I’d read about Ramsau on a travel forum and quickly added it to the reasons why we would need to stay in Berchtesgaden Land. It was described as a great place to visit for the day, with a beautiful church, babbling brook, and small shops along the streets. As it turns out, it is also home to a delightful apple strudel.
Unlike our apartment, Ramsau was not on top of the mountains, but nestled in a valley. When we arrived, it seemed rather unassuming. We strapped my daughter in her carrier and started walking down the quiet street. This was our first introduction to frescoes, or murals painted on the sides of houses. Everything from house numbers to descriptive pictures, like a fireman painted on the side of the fire house. We stopped for a picnic lunch along an Alpine brook. (Quite good for cooling yourself down.)
There we saw a sign for “Kinderspielplatz” which we’d quickly come to learn translates to playground. So far, Germany was providing our daughter lots of places to play in the most beautiful of places.
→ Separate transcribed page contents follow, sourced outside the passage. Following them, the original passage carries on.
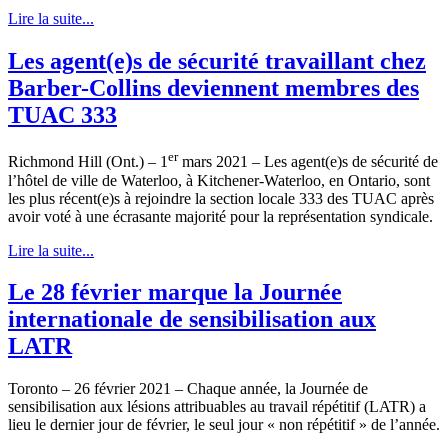
Lire la suite...
Les agent(e)s de sécurité travaillant chez
Barber-Collins deviennent membres des
TUAC 333
er
Richmond Hill (Ont.) – 1
mars 2021 – Les agent(e)s de sécurité de
l’hôtel de ville de Waterloo, à Kitchener-Waterloo, en Ontario, sont
les plus récent(e)s à rejoindre la section locale 333 des TUAC après
avoir voté à une écrasante majorité pour la représentation syndicale.
Lire la suite...
Le 28 février marque la Journée
internationale de sensibilisation aux
LATR
Toronto – 26 février 2021 – Chaque année, la Journée de
sensibilisation aux lésions attribuables au travail répétitif (LATR) a
lieu le dernier jour de février, le seul jour « non répétitif » de l’année.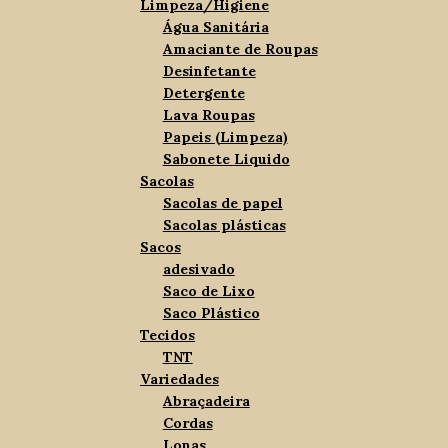
Limpeza/Higiene
Água Sanitária
Amaciante de Roupas
Desinfetante
Detergente
Lava Roupas
Papeis (Limpeza)
Sabonete Liquido
Sacolas
Sacolas de papel
Sacolas plásticas
Sacos
adesivado
Saco de Lixo
Saco Plástico
Tecidos
TNT
Variedades
Abraçadeira
Cordas
Lonas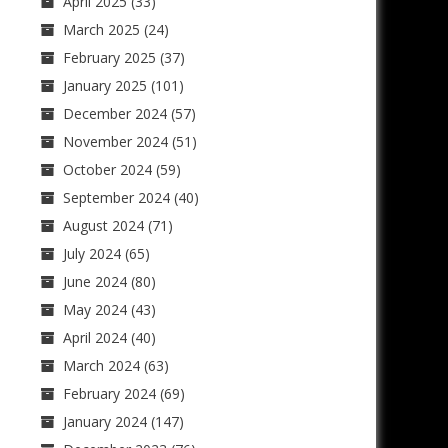
April 2025
(33)
March 2025
(24)
February 2025
(37)
January 2025
(101)
December 2024
(57)
November 2024
(51)
October 2024
(59)
September 2024
(40)
August 2024
(71)
July 2024
(65)
June 2024
(80)
May 2024
(43)
April 2024
(40)
March 2024
(63)
February 2024
(69)
January 2024
(147)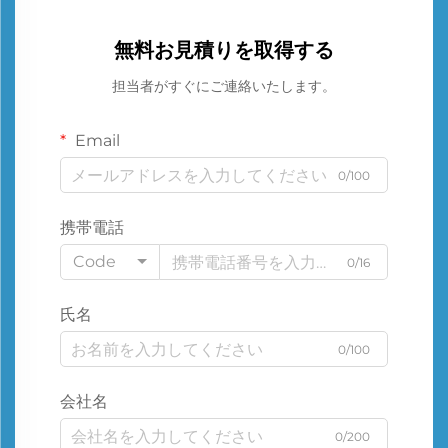
無料お見積りを取得する
担当者がすぐにご連絡いたします。
Email
0/100
携帯電話
Code
0/16
氏名
0/100
会社名
0/200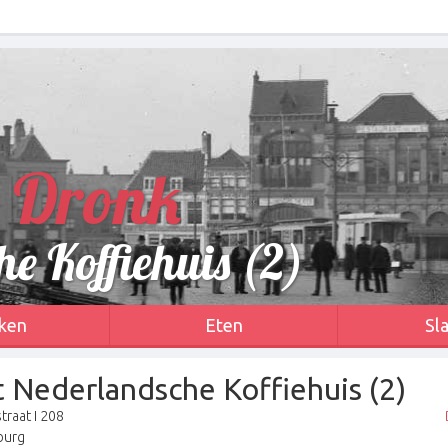
 Dronk
e Koffiehuis (2)
ken
Eten
Sl
 Nederlandsche Koffiehuis (2)
traat I 208
burg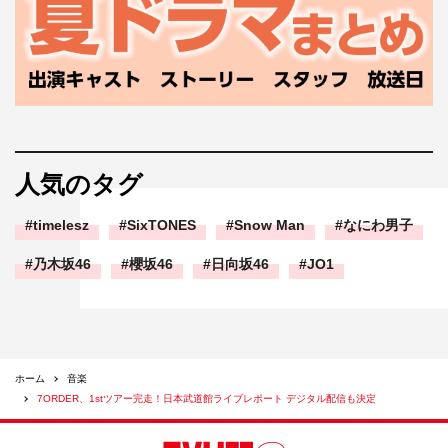
02. LIFE
03. Perfect
04. Sabaoflower
05. BOW!!
06. タイムトラベラー
07. Rest of my life
08. &Y
人気のタグ
09. Make it true
timelesz
SixTONES
Snow Man
なにわ男子
10. Break it
11. Love shower
乃木坂46
櫻坂46
日向坂46
JO1
12. What you got
13. 27
14. GIRL
15. Monday morning
ホーム
音楽
7ORDER、1stツアー完走！日本武道館ライブレポート デジタル配信も決定
＜DVD収録内容＞※初回限定盤 収録内容
「Sabaoflower」「GIRL」「LIFE」「BOW!!」MUSIC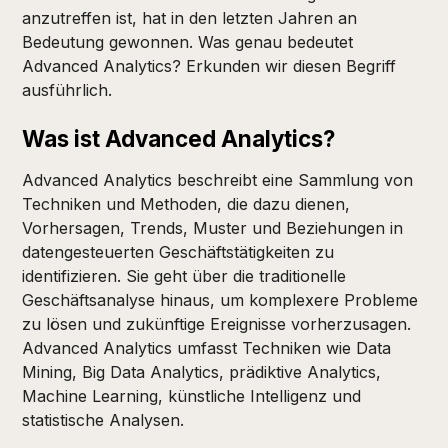
anzutreffen ist, hat in den letzten Jahren an
Bedeutung gewonnen. Was genau bedeutet
Advanced Analytics? Erkunden wir diesen Begriff
ausführlich.
Was ist Advanced Analytics?
Advanced Analytics beschreibt eine Sammlung von
Techniken und Methoden, die dazu dienen,
Vorhersagen, Trends, Muster und Beziehungen in
datengesteuerten Geschäftstätigkeiten zu
identifizieren. Sie geht über die traditionelle
Geschäftsanalyse hinaus, um komplexere Probleme
zu lösen und zukünftige Ereignisse vorherzusagen.
Advanced Analytics umfasst Techniken wie Data
Mining, Big Data Analytics, prädiktive Analytics,
Machine Learning, künstliche Intelligenz und
statistische Analysen.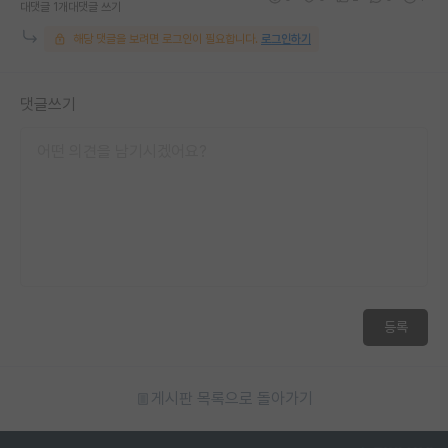
대댓글 1개
대댓글 쓰기
해당 댓글을 보려면 로그인이 필요합니다.
로그인하기
댓글쓰기
등록
게시판 목록으로 돌아가기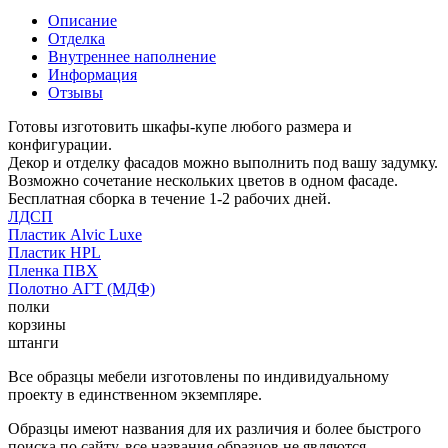
Описание
Отделка
Внутреннее наполнение
Информация
Отзывы
Готовы изготовить шкафы-купе любого размера и
конфигурации.
Декор и отделку фасадов можно выполнить под вашу задумку.
Возможно сочетание нескольких цветов в одном фасаде.
Бесплатная сборка в течение 1-2 рабочих дней.
ЛДСП
Пластик Alvic Luxe
Пластик HPL
Пленка ПВХ
Полотно АГТ (МДФ)
полки
корзины
штанги
Все образцы мебели изготовлены по индивидуальному
проекту в единственном экземпляре.
Образцы имеют названия для их различия и более быстрого
поиска по сайту, все названия образцов не являются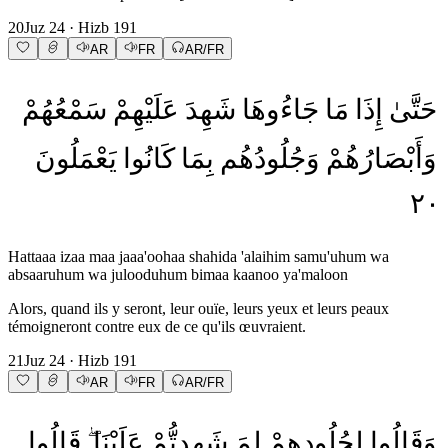
20
Juz
24
· Hizb
191
AR
FR
AR/FR
حَتَّىٰ
إِذَا
مَا
جَاءُوهَا
شَهِدَ
عَلَيْهِمْ
سَمْعُهُمْ
وَأَبْصَارُهُمْ
وَجُلُودُهُم
بِمَا
كَانُوا
يَعْمَلُونَ
٢٠
Hattaaa izaa maa jaaa'oohaa shahida 'alaihim samu'uhum wa
absaaruhum wa julooduhum bimaa kaanoo ya'maloon
Alors, quand ils y seront, leur ouïe, leurs yeux et leurs peaux
témoigneront contre eux de ce qu'ils œuvraient.
21
Juz
24
· Hizb
191
AR
FR
AR/FR
وَقَالُوا
لِجُلُودِهِمْ
لِمَ
شَهِدتُّمْ
عَلَيْنَا
قَالُوا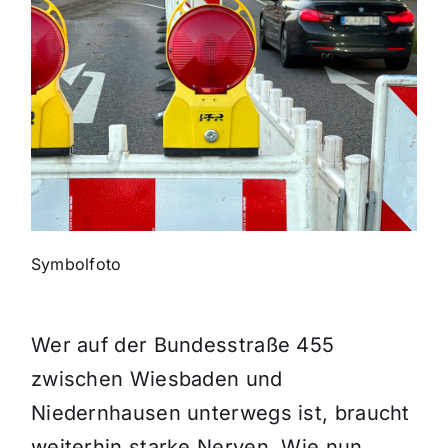
Themen und Termine
Gewinnspiele
Symbolfoto
Wer auf der Bundesstraße 455
zwischen Wiesbaden und
Niedernhausen unterwegs ist, braucht
weiterhin starke Nerven. Wie nun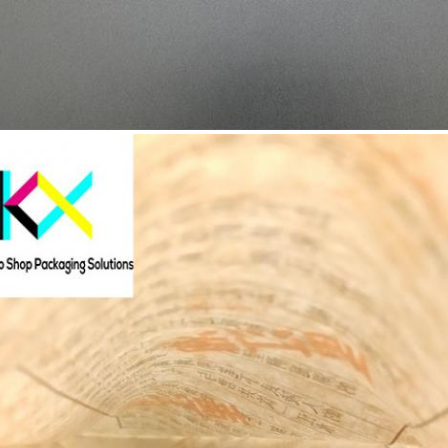
জমা দিন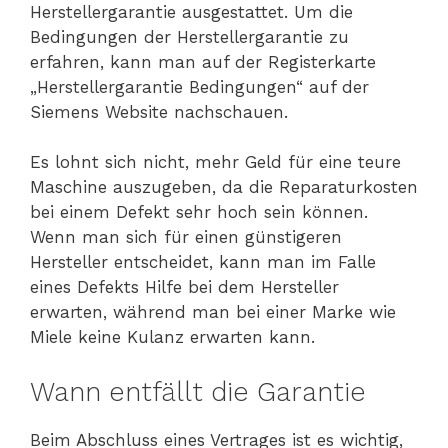
Herstellergarantie ausgestattet. Um die
Bedingungen der Herstellergarantie zu
erfahren, kann man auf der Registerkarte
„Herstellergarantie Bedingungen“ auf der
Siemens Website nachschauen.
Es lohnt sich nicht, mehr Geld für eine teure
Maschine auszugeben, da die Reparaturkosten
bei einem Defekt sehr hoch sein können.
Wenn man sich für einen günstigeren
Hersteller entscheidet, kann man im Falle
eines Defekts Hilfe bei dem Hersteller
erwarten, während man bei einer Marke wie
Miele keine Kulanz erwarten kann.
Wann entfällt die Garantie
Beim Abschluss eines Vertrages ist es wichtig,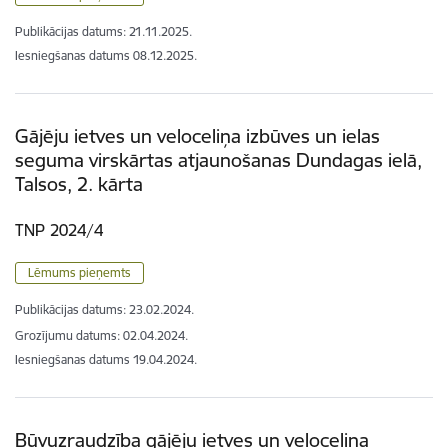
Publikācijas datums:
21.11.2025.
Iesniegšanas datums
08.12.2025.
Gājēju ietves un veloceliņa izbūves un ielas
seguma virskārtas atjaunošanas Dundagas ielā,
Talsos, 2. kārta
TNP 2024/4
Lēmums pieņemts
Publikācijas datums:
23.02.2024.
Grozījumu datums: 02.04.2024.
Iesniegšanas datums
19.04.2024.
Būvuzraudzība gājēju ietves un veloceliņa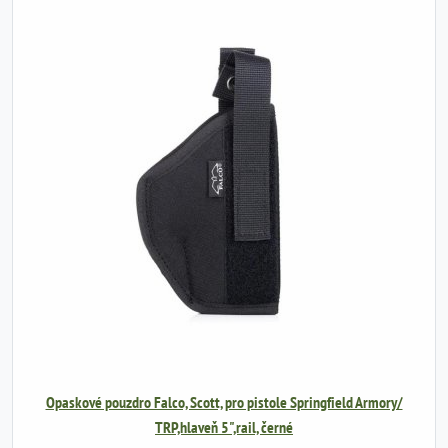
Opaskové pouzdro Falco, Scott, pro pistole Springfield Armory/
TRP,hlaveň 5",rail, černé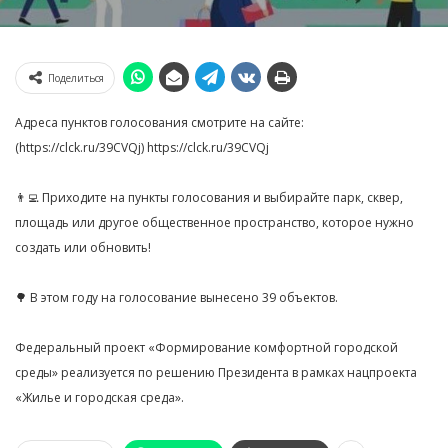
Поделиться
Адреса пунктов голосования смотрите на сайте:
(https://clck.ru/39CVQj) https://clck.ru/39CVQj
👨‍💻 Приходите на пункты голосования и выбирайте парк, сквер,
площадь или другое общественное пространство, которое нужно
создать или обновить!
🌳 В этом году на голосование вынесено 39 объектов.
Федеральный проект «Формирование комфортной городской
среды» реализуется по решению Президента в рамках нацпроекта
«Жилье и городская среда».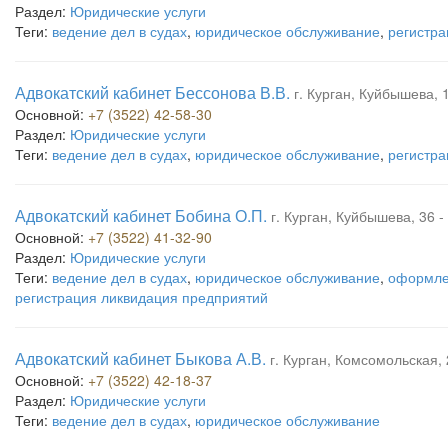
Раздел:
Юридические услуги
Теги:
ведение дел в судах
,
юридическое обслуживание
,
регистра
Адвокатский кабинет Бессонова В.В.
г. Курган, Куйбышева, 
Основной:
+7 (3522) 42-58-30
Раздел:
Юридические услуги
Теги:
ведение дел в судах
,
юридическое обслуживание
,
регистра
Адвокатский кабинет Бобина О.П.
г. Курган, Куйбышева, 36 -
Основной:
+7 (3522) 41-32-90
Раздел:
Юридические услуги
Теги:
ведение дел в судах
,
юридическое обслуживание
,
оформле
регистрация ликвидация предприятий
Адвокатский кабинет Быкова А.В.
г. Курган, Комсомольская, 
Основной:
+7 (3522) 42-18-37
Раздел:
Юридические услуги
Теги:
ведение дел в судах
,
юридическое обслуживание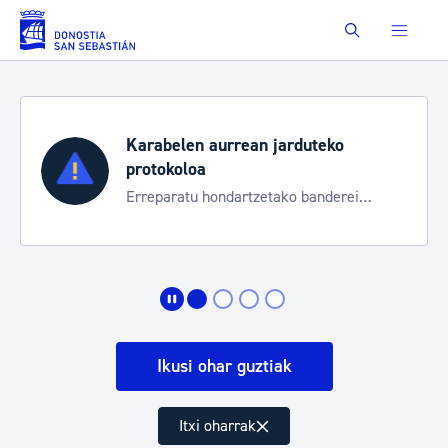
Eduki nagusira joan
Buscar
Aste Nagusia 2026
Trafiko mozketak eta garraio zerbitzu
bereziak
Ikusi ohar guztiak
Itxi oharrak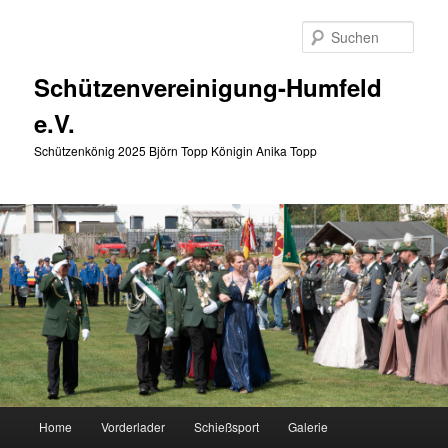
Zum
primären
Such
Inhalt
springen
Schützenvereinigung-Humfeld
e.V.
Schützenkönig 2025 Björn Topp Königin Anika Topp
Hauptmenü
Home
Vorderlader
Schießsport
Galerie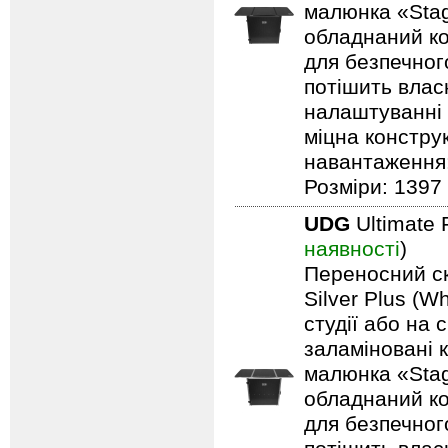
малюнка «Stag
обладнаний ко
для безпечного
потішить влас
налаштуванні 
міцна констру
навантаження: 
Розміри: 1397 
UDG
Ultimate 
наявності
)
Переносний ск
Silver Plus (W
студії або на 
заламіновані 
малюнка «Stag
обладнаний ко
для безпечного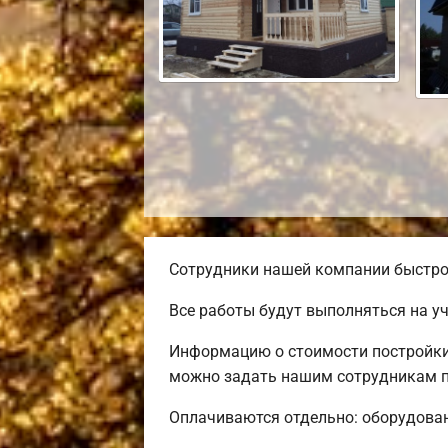
Сотрудники нашей компании быстро 
Все работы будут выполняться на у
Информацию о стоимости постройки 
можно задать нашим сотрудникам п
Оплачиваются отдельно: оборудовани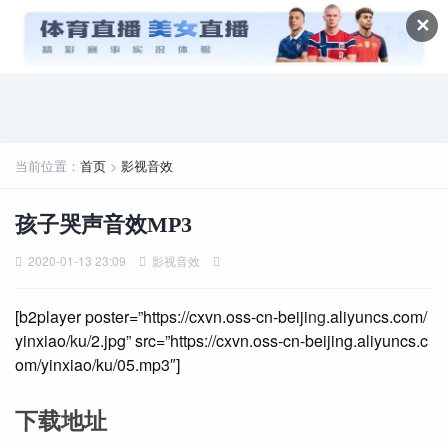
✕
当前位置：
首页
>
影视音效
孩子哭声音效MP3
2020-01-13 23:09
影视音效
[b2player poster=”https://cxvn.oss-cn-beiji
ng
.aliyuncs.com/
yinxiao/
k
u/2.jpg” src=”https://cxvn.oss-cn-beijing.aliyuncs.c
om/yinxiao/ku/05.mp3″]
下载地址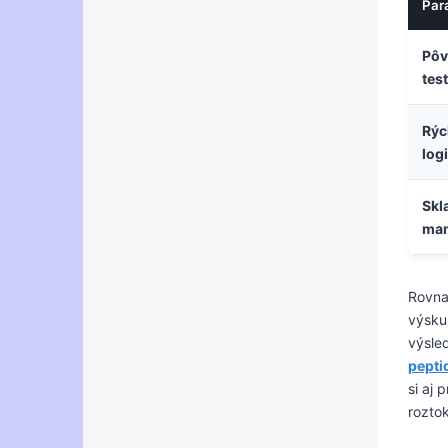
Par
Pôv
tes
Rýc
log
Skl
ma
Rovna
výsku
výsle
pepti
si aj 
rozto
This was no different.
The center of town was the quaint and charming place we’d heard about – cafes, a stately church with preserved cemetery, complete with nuns and a priest walking through it. We sat at one of the outdoor cafes and ordered our first apple strudel of the trip. It was everything I dreamed it would be (yes, I dream in food). But I learned a few lessons: 1. Not all apple strudels are the same. 2. Your strudel is only as good as the whipped cream it comes with – go hand whipped! and 3. If you plan on sharing your strudel with your daughter, and your daughter is a toddler, and you want to eat more than three bites total, get two strudels.
Ramsau is case in point that wonderful things come in small packages. Thank you, Ramsau, for a lovely day in your village.